For the family of baby Savannah, it was one of the most terrifying moments. “There were two people sitting there rubbing our backs while this incredible team worked,” said Savannah’s grandmother, Shawn Gay.
While in the NICU at Golisano Children’s Hospital, Savannah stopped breathing—and in a matter of seconds, the nurses flew into action. “One of the nurses could anticipate the needs of the other,” said Gay.
PICU supervisor Misty Teeter says the teams practice life-saving drills regularly with the hope that if an emergency happens, they’re ready to respond. “Everybody’s ears perk up because they know what a code blue means, and they know the weight that that code blue holds,” Teeter said.
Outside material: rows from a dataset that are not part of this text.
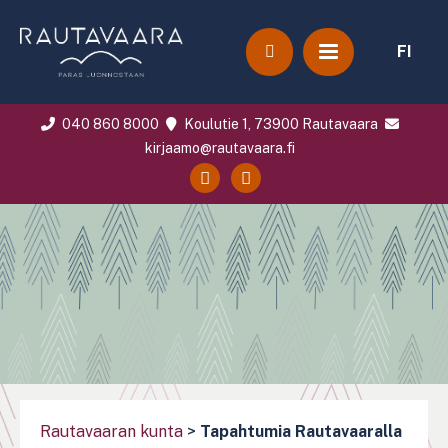
FI
040 860 8000
Koulutie 1, 73900 Rautavaara
kirjaamo@rautavaara.fi
Rautavaaran kunta
>
Tapahtumia Rautavaaralla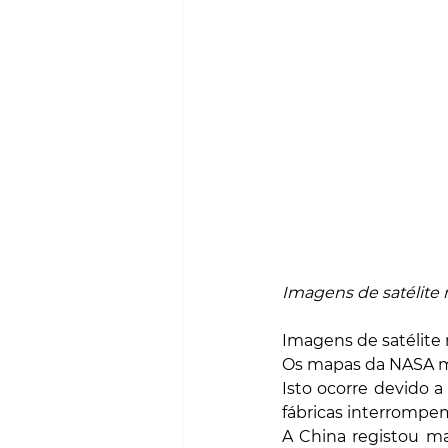
Imagens de satélite 
Imagens de satélite
Os mapas da NASA mo
Isto ocorre devido a
fábricas interrompem
A China registou ma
Code blue at Golisano Children’s Hospital means a patient is in cardiac arrest. A program called pediatric code prep asks nurses to practice drills every three months to keep their skills proficient. “If you’re the first person to walk into a room and you assess your patient, and you notice your patient is not doing so great, whether they are pulseless or not breathing, you know right then you are rescuer number one,” said Teeter.
Studies have shown early intervention leads to better outcomes—a statement that proved true for baby Savannah. “The level of care, professionalism, for being a horrific, life-altering situation, these people handled it with grace,” Gay said.
A program designed to empower nurses and save lives.